Interesting though that there's no noise when you bounce the bike, don't rule out possibility it could be coming from elsewhere.


----------



## Smudge (14 Feb 2020)

Any small movement of the battery in the housing, can usually be sorted by placing some thin foam strips against the inside of the housing to make the battery sit tighter in the housing. If the foam isn't sticky backed, then use some double sided tape.
Its how i sorted it on a previous ebike. 
Also, check that it isn't loose motor bolts that go in the frame, they can sometimes go slightly loose on these Giant Yam motors. Undo them, put grease on the threads, and do them up again.


----------



## videonastie (14 Feb 2020)

Thanks for all the replies guys.... I took it to my local dealer & immediately he said that the battery casing rattled more than normal.... He thinks that the inside lock has been welded too close to the entrance & the lock cannot catch of the battery tight enough.... Its going back to where I purchased it from, as it’s obviously faulty....🤞


----------



## ebikeerwidnes (15 Feb 2020)

Great - hope it gets sorted - let us know what happens


----------



## videonastie (15 Feb 2020)

ebikeerwidnes said:


> Great - hope it gets sorted - let us know what happens


Will do, thanks for the info & responses guys....👍


----------



## videonastie (21 Feb 2020)

Received a reply from Tredz & they have said they will be fitting ‘battery shims’ to the frame to make the battery for better/tighter....

Im not overly pleased with this, as the bike is faulty from production & less than a month old, so I see this as a bodge/shortcut & surely the bike should be replaced?

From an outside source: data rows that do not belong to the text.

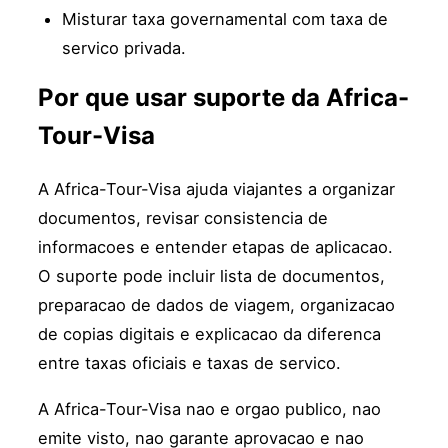
Misturar taxa governamental com taxa de
servico privada.
Por que usar suporte da Africa-
Tour-Visa
A Africa-Tour-Visa ajuda viajantes a organizar
documentos, revisar consistencia de
informacoes e entender etapas de aplicacao.
O suporte pode incluir lista de documentos,
preparacao de dados de viagem, organizacao
de copias digitais e explicacao da diferenca
entre taxas oficiais e taxas de servico.
A Africa-Tour-Visa nao e orgao publico, nao
emite visto, nao garante aprovacao e nao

Am I being too unreasonable to take this stance?


----------



## NickWi (22 Feb 2020)

If those shims are a genuine Giant parts designed for the purpose, then whilst it is an unfortunate admisssion from Giant that they have a problem, they have come up with a solution. Provided those shims are not going to wear and it gives you a permanent fix, then yes, I don't think you have any choice other to accept it . However if it's Tredz bodge, IMHO, absolutely no way.

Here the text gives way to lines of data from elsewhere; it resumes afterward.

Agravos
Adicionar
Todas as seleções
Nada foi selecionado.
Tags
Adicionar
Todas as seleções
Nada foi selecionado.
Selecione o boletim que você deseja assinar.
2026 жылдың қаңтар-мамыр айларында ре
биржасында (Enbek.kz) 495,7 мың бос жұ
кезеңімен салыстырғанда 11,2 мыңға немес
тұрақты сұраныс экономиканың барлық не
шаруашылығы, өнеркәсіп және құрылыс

As a secondary note, I think you'd be pushing your luck to get a replacement bike, but if they replaced the offending parts with new ones that don't rattle, I wouldn't consider that as unreasonable, but it doesn't do any harm to ask.


----------



## videonastie (22 Feb 2020)

NickWi said:


> If those shims are a genuine Giant parts designed for the purpose, then whilst it is an unfortunate admisssion from Giant that they have a problem, they have come up with a solution. Provided those shims are not going to wear and it gives you a permanent fix, then yes, I don't think you have any choice other to accept it . However if it's Tredz bodge, IMHO, absolutely no way.
> 
> As a secondary note, I think you'd be pushing your luck to get a replacement bike, but if they replaced the offending parts with new ones that don't rattle, I wouldn't consider that as unreasonable, but it doesn't do any harm to ask.


 
I’m still to find out whether they are a Giant or a Tredz fix, as I’m still waiting for a call back.

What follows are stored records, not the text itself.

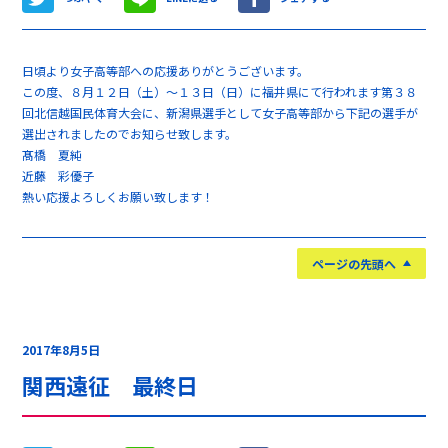
日頃より女子高等部への応援ありがとうございます。
この度、８月１２日（土）～１３日（日）に福井県にて行われます第３８
回北信越国民体育大会に、新潟県選手として女子高等部から下記の選手が
選出されましたのでお知らせ致します。
髙橋 夏純
近藤 彩優子
熱い応援よろしくお願い致します！
ページの先頭へ
2017年8月5日
関西遠征 最終日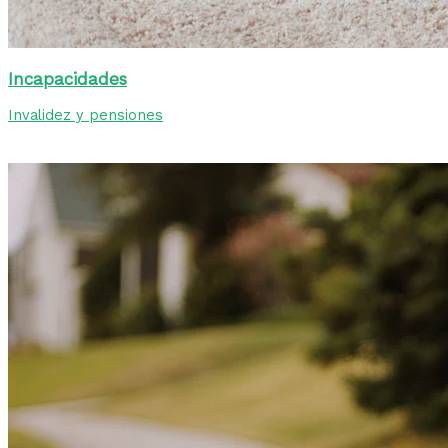
Incapacidades
Invalidez y pensiones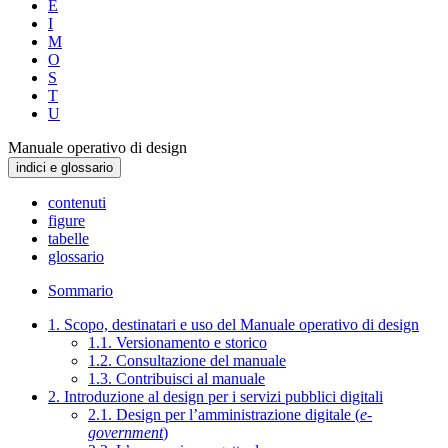
E
I
M
O
S
T
U
Manuale operativo di design
indici e glossario
contenuti
figure
tabelle
glossario
Sommario
1. Scopo, destinatari e uso del Manuale operativo di design
1.1. Versionamento e storico
1.2. Consultazione del manuale
1.3. Contribuisci al manuale
2. Introduzione al design per i servizi pubblici digitali
2.1. Design per l’amministrazione digitale (
e-
government
)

Appreciate your input, as I’ve never experienced a problem like this before....👍


----------



## Zanelad (24 Feb 2020)

I had the same problem on my Fastroad e+. I place a thin strip on folded material between the battery and the downtube. Doesn't take much, only a mm or two in thickness. Peace, perfect peace.

I toyed with the idea of sticky foam strips or the suchlike, but thought over time they'd get squashed and stop being effective.

A new piece of cloth and it's good again.


----------